**Work item:**
For every record that follows, transcribe the text exactly and leave any image out.

══ Recorded data

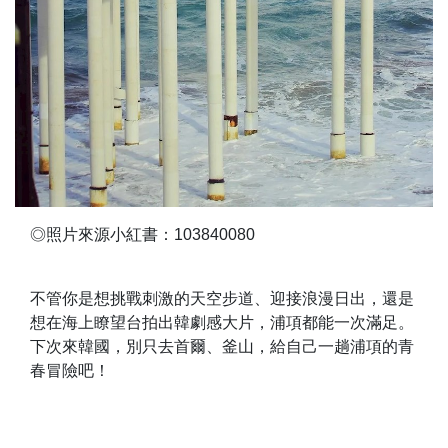
◎照片來源小紅書：103840080
不管你是想挑戰刺激的天空步道、迎接浪漫日出，還是
想在海上瞭望台拍出韓劇感大片，浦項都能一次滿足。
下次來韓國，別只去首爾、釜山，給自己一趟浦項的青
春冒險吧！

════

**Task response:**
◎照片來源小紅書：103840080
不管你是想挑戰刺激的天空步道、迎接浪漫日出，還是
想在海上瞭望台拍出韓劇感大片，浦項都能一次滿足。
下次來韓國，別只去首爾、釜山，給自己一趟浦項的青
春冒險吧！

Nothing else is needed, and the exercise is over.